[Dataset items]
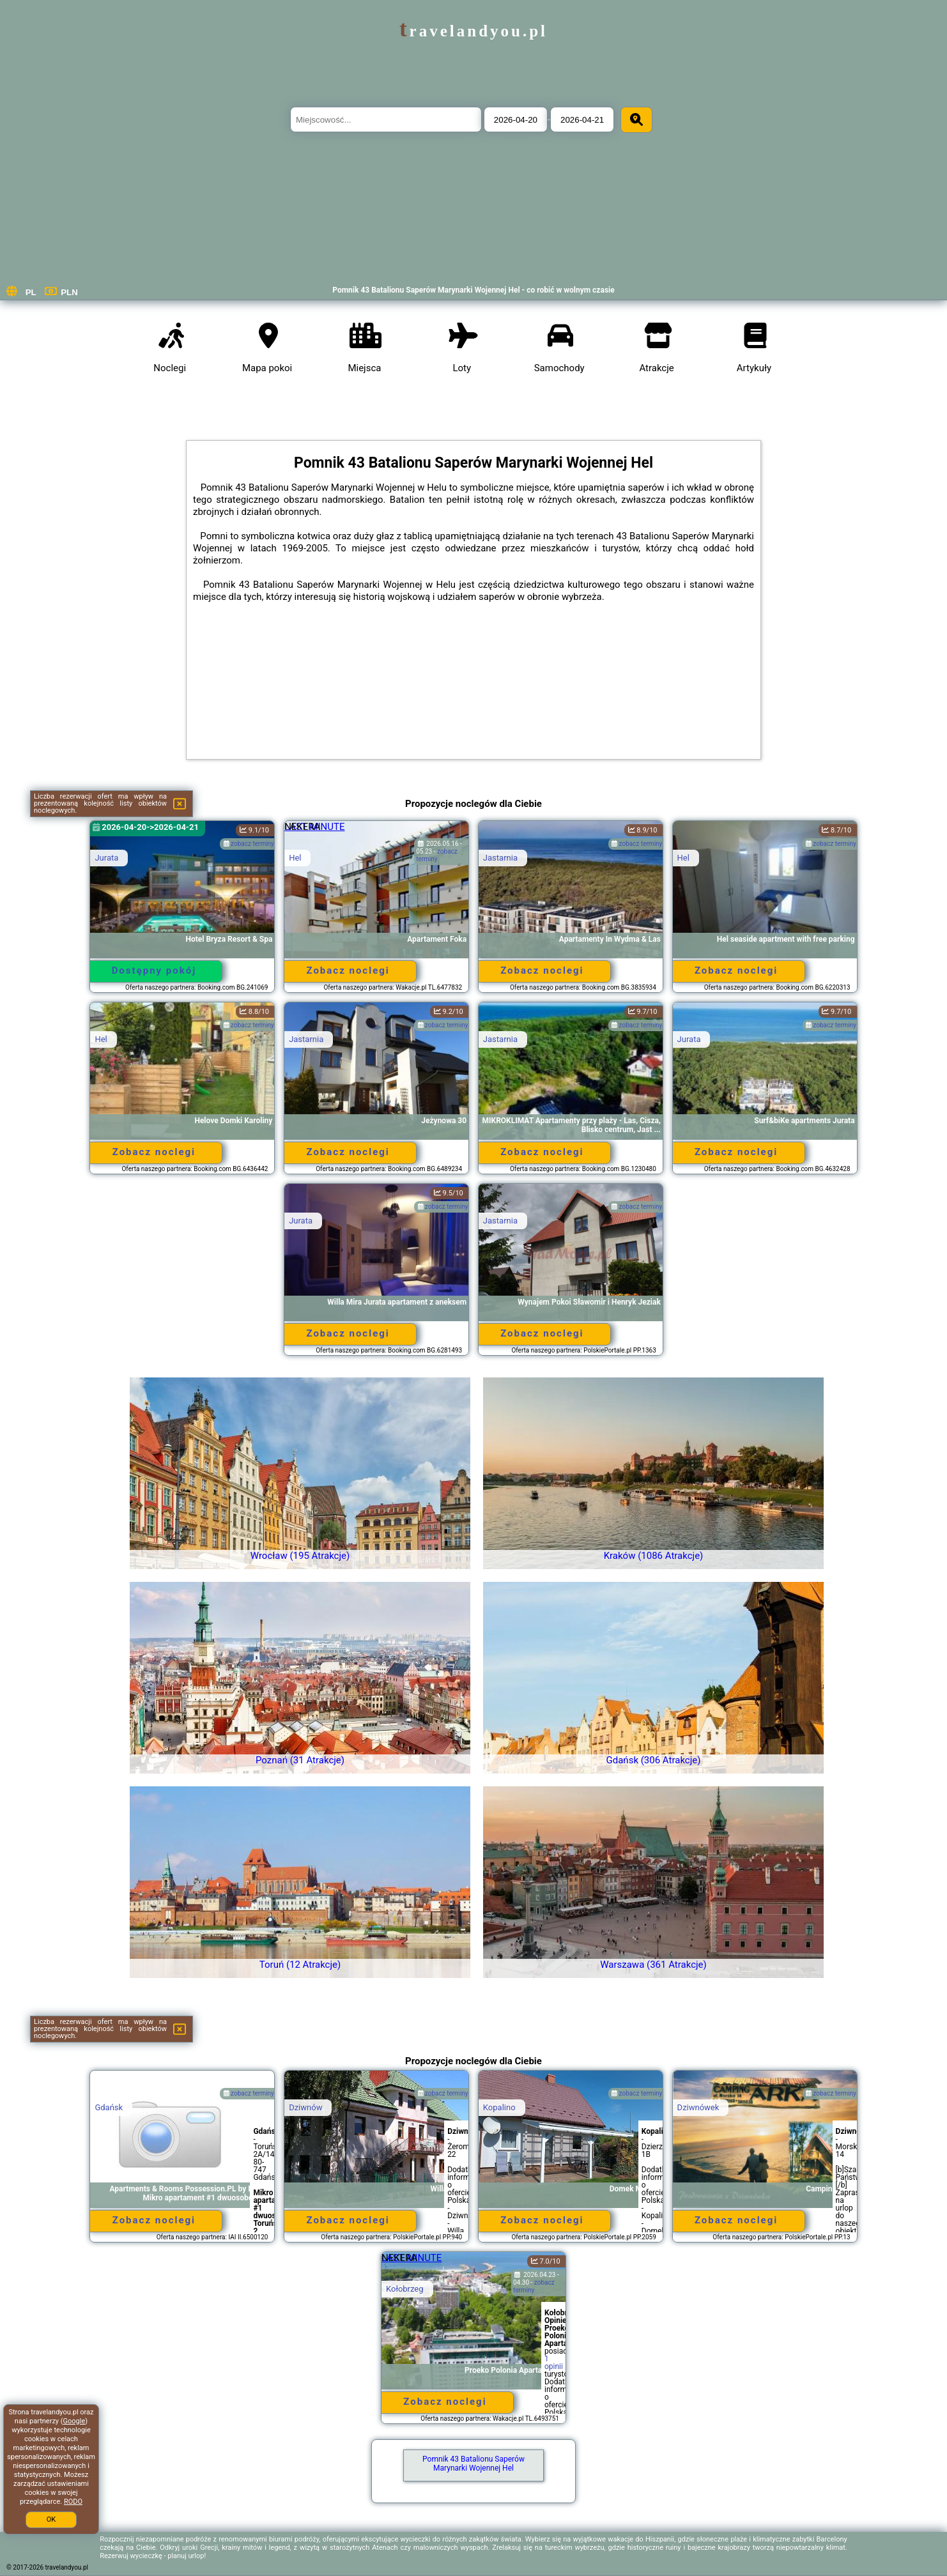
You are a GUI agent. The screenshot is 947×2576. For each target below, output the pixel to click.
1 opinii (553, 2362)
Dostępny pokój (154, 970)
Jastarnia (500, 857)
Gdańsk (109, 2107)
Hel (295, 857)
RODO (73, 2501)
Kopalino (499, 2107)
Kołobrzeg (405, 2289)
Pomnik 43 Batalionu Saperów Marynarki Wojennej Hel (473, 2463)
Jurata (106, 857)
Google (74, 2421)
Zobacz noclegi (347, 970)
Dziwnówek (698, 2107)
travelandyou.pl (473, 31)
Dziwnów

> [AIM OF THE EXERCISE] Repeat the full set of records exactly, and output no pictures.

> [TASK OUTPUT]
You are a GUI agent. The screenshot is 947×2576. For each target below, output the pixel to click.
1 opinii (553, 2362)
Dostępny pokój (154, 970)
Jastarnia (500, 857)
Gdańsk (109, 2107)
Hel (295, 857)
RODO (73, 2501)
Kopalino (499, 2107)
Kołobrzeg (405, 2289)
Pomnik 43 Batalionu Saperów Marynarki Wojennej Hel (473, 2463)
Jurata (106, 857)
Google (74, 2421)
Zobacz noclegi (347, 970)
Dziwnówek (698, 2107)
travelandyou.pl (473, 31)
Dziwnów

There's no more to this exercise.